Bentukan alam pantai seperti itulah yang menjadi daya pikat wisatawan untuk melihat keindahan alam Nusa Penida. Terbayar sudah perjalanan yang gersang tadi dengan melihat kedua pantai unik nan indah.
Pantai bertebing dengan ketandusan tanahnya kembali saya lihat tetibanya di Pantai Kelingking. Berdiri atau duduk di pinggiran tebing dengan latar bukit berbentuk kelingking yang menjorok ke laut, sungguh puas rasanya. Betapa tidak. Pantai ini sempat viral di media sosial dan telah membuat banyak warga penasaran akan indahnya pantai Kelingking.
Setelah berfoto, kami kemudian naik dan berfoto di atas batang pohon kering. Di situ telah disediakan tangga untuk naik. Tapi untuk berfoto di situ harus sabar dan antri dengan wisatawan lain. Tak jauh dari lokasi itu, ada warung yang menjual minuman ringan dan air kelapa muda. Bagi yang lapar, bisa beli di rumah makan dekat parkiran mobil.
Chrystal Bay
Pantai ini tidak bertebing.
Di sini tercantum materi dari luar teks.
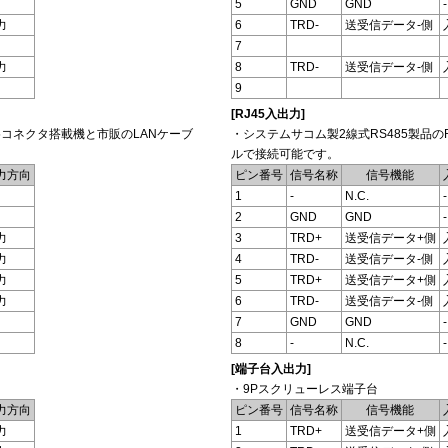
5
GND
GND
-
力
6
TRD-
送受信データ-側
7
力
8
TRD-
送受信データ-側
9
[RJ45入出力]
45コネクタ搭載機と市販のLANケーブ
・システムサコム製2線式RS485製品の
ルで接続可能です。
力方向
ピン番号
信号名称
信号機能
1
-
N.C.
-
2
GND
GND
-
力
3
TRD+
送受信データ+側
力
4
TRD-
送受信データ-側
力
5
TRD+
送受信データ+側
力
6
TRD-
送受信データ-側
7
GND
GND
-
8
-
N.C.
-
[端子台入出力]
・9Pスクリューレス端子台
力方向
ピン番号
信号名称
信号機能
力
1
TRD+
送受信データ+側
Tanahnya landai memnajang dan berpasir putih. Konon menyaksikan matahari terbenam dari Crystal Bay sangat eksotik. Tak hanya itu, snorkeling dan diving menjadi andalan pantai ini. Ketika tiba di pantai ini, saya melihat banyak turis asing sedang berjemur punggung sambil tiduran di atas pasir. Tampak mereka menikmati panasnya sang surya yang tak lama lagi akan terbenam di ufuk Barat.
Begitulah wisata enam jam di Nusa Penida untuk pertama kali bagi saya. Kami, sebenarnya belum puas keliling Nusa Penida. "Besok kalau datang lagi ke Nusa Penida harus dirancang menginap sekurang-kurangnya semalam dan berangkat dari Sanur pakai fastboat yang berangkat paling awal" tegas Wahyu saat Kapal Dwi Manunggal sedang bergerak meninggalkan Bli Ketut dengan APV-nya di dermaga Toya Pakeh.